“Elle court, elle court, la maladie d’amour, dans le cœur des enfants de sept à soixante dix-sept ans. Elle chante, elle chante, la rivière insolente, que unit dans son lit, les cheveux blancs, les cheveux gris ...”.
Ce refrain du chanteur français, Michel Sardou, tout comme le chant du reste, traduit la puissance de possession que l’amour peut provoquer sur un être humain. Mais ce refrain peut autant traduire les ravages que l’intolérance peut provoquer sur le même humain, pour peu qu’on change tout simplement les termes “amour” et “rivière insolente” par le mot “intolérance”. A part cela, l’amour et l’intolérance ont cela de commun qu’ils affectent tous deux autant les “enfants de sept à soixante dix-sept ans” que ”les cheveux blancs et les cheveux gris”.
Explication I : l’être humain a beau être âgé de sept ou de soixante dix-sept ans, il n’en demeure pas moins un enfant, en tout cas, sur le plan de sa nature et de son caractère.
Explication 2 : le “lit” de l’amour (au sens figuré) et la “lie” de l’intolérance concernent et affectent autant les personnes séniles (les “cheveux blancs”) que les personnes d’âge mûr (les “cheveux gris”).
Par ailleurs, l’amour et l’intolérance ont cela d’antinomique qu’ils représentant deux pôles aussi opposés que celui du Nord au Sud : en effet, si l’Amour symbolise le Bien, l’Intolérance incarne bien le Mal. Aussi, notre sujet ne traitera que de la “maladie”, voire du mal de l’intolérance, avec ses ravages et autres corollaires : racisme, ostracisme, égoïsme, égocentrisme, fanatisme, xénophobie, misanthropie..., bref, la Haine (avec un grand H) incarnée dans tous ses états et dans le corps et le cœur, et dans l’esprit et l’âme d’un être... humain.
Oui, l’Intolérance ! C’est elle qui brise les chaînes qui unissent les couples les plus solidaires ; elle qui détruit les ménages, les foyers et les familles les plus soudés ! C’est elle qui engendre les rapts, les enlèvements, les vols, les viols, les attaques terroristes et à main armée, les braquages et les prises d’otages !
C’est l’Intolérance qui sème à tout va la discorde, la zizanie, la mésentente, les querelles de personnes, les conflits de compétences entre collaborateurs, dans les rues, les bureaux, les services, en hauts lieux, au sein des syndicats, des associations, des partis politiques, de l’administration, des confessions religieuses... Ah, si seulement les ravages de l’Intolérance nous étaient comptées et contées !...
On n’énumèrera jamais assez la somme de destructions morales que l’Intolérance peut engendrer au sein de toutes ces entités sociales.
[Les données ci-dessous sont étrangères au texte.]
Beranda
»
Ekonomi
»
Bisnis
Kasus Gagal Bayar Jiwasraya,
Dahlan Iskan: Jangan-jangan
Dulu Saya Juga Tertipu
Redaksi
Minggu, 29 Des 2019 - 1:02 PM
Pour la... mauvaise déraison que l’être humain étant déjà faible de nature, l’intolérance le dénature davantage et en fait un être au caractère aussi insaisissable qu’une anguille, un être qui, le plus souvent, se croit sorti...
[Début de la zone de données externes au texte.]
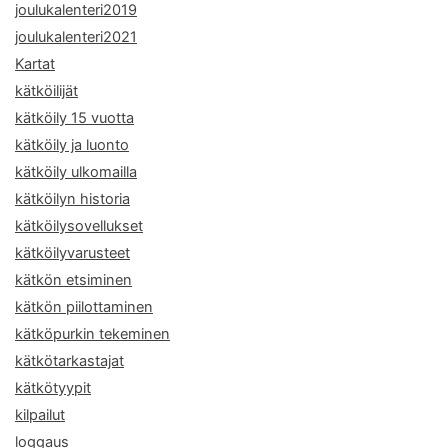
joulukalenteri2019
joulukalenteri2021
Kartat
kätköilijät
kätköily 15 vuotta
kätköily ja luonto
kätköily ulkomailla
kätköilyn historia
kätköilysovellukset
kätköilyvarusteet
kätkön etsiminen
kätkön piilottaminen
kätköpurkin tekeminen
kätkötarkastajat
kätkötyypit
kilpailut
loggaus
de la cuisse de Jupiter, ou se prend pour le nombril de la terre, qui pense que la terre elle-même doit tourner par et pour lui seul..., bref, un être qui croit dur comme fer que le Ciel ne voit et n’entend que par lui.
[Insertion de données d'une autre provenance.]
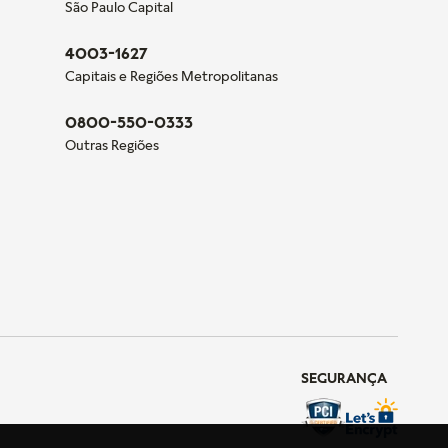
São Paulo Capital
4003-1627
Capitais e Regiões Metropolitanas
0800-550-0333
Outras Regiões
SEGURANÇA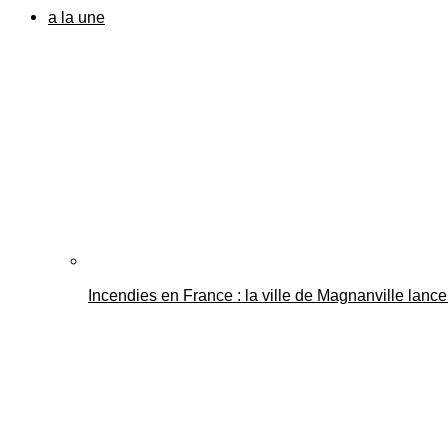
a la une
Incendies en France : la ville de Magnanville lance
Bien sûr, d’aucuns rétorqueront (et à juste titre) que la perfection n’est pas l’apanage de l’être humain. Certes, et c’est la raison pour laquelle l’homme doit toujours tendre vers cette perfection, même s’il est certain qu’il n’en atteindra jamais le sommet.
Car c’est en se nourrissant continuellement de l’idée de la perfection qu’on se défait petit à petit de ses défauts, tares et autres vices qui, somme toute, ne sont ni congénitaux, ni héréditaires.
Du reste, aucune affection morale, qu’elle soit positive ou négative, ne s’acquiert de façon innée : c’est en s’y exerçant que l’être humain se forme, tant dans le sens du Bien que dans celui du Mal, un mal comme l’Intolérance.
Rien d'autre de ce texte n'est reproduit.